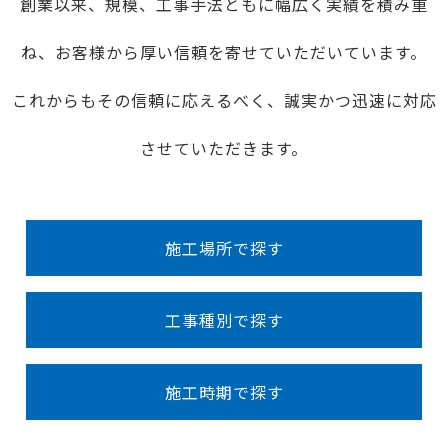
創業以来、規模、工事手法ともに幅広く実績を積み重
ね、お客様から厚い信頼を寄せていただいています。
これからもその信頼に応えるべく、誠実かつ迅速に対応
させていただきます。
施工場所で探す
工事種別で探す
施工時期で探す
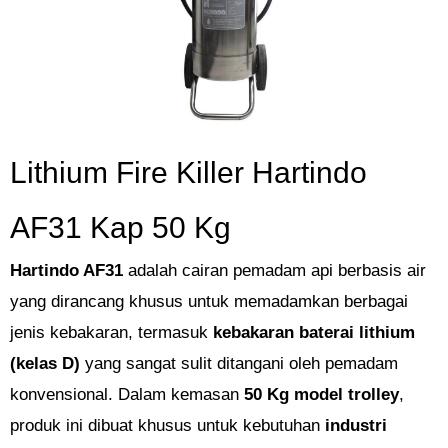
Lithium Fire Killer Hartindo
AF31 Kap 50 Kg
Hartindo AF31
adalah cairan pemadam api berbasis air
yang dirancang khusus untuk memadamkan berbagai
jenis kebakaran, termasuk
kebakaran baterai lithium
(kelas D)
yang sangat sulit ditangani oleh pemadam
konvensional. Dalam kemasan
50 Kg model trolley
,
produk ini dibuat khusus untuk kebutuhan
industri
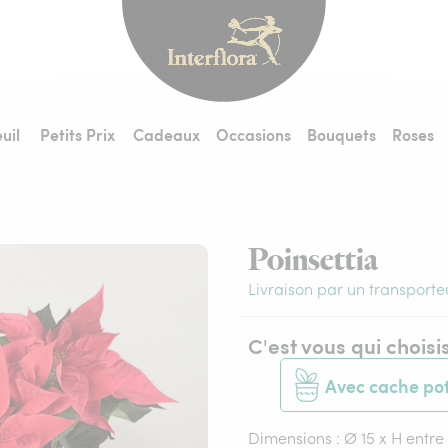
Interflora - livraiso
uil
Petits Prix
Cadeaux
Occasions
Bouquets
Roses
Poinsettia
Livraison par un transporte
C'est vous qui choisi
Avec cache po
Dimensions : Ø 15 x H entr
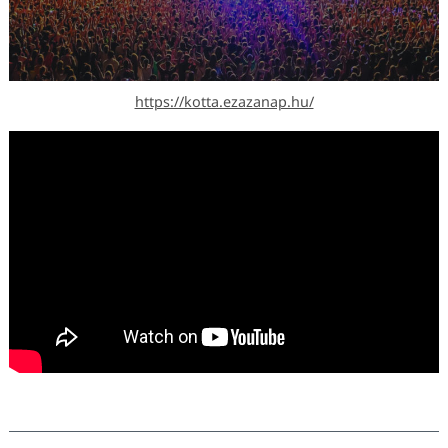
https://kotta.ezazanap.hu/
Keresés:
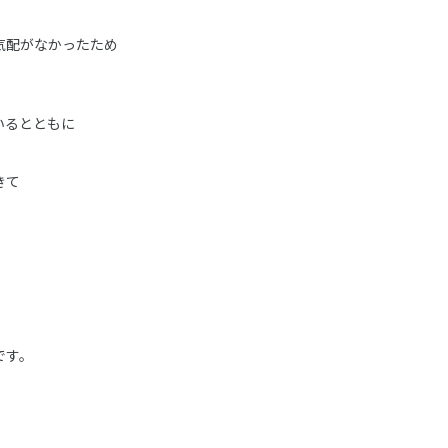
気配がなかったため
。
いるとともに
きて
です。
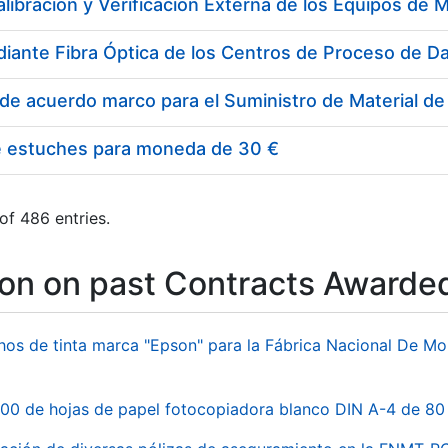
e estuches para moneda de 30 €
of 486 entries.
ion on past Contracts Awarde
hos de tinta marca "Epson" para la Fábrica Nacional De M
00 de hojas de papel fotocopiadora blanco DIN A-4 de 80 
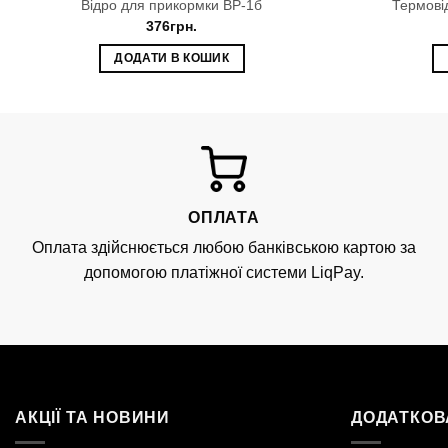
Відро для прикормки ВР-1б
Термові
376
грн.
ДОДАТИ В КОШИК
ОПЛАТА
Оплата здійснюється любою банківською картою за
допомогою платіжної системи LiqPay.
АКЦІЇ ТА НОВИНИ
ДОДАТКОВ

◆ ◆ ◆ ◆ ◆

TASK STATEMENT | The reply should consist of one number, the count of lines above with the string "pemadam" in them.

TASK OUTPUT | 2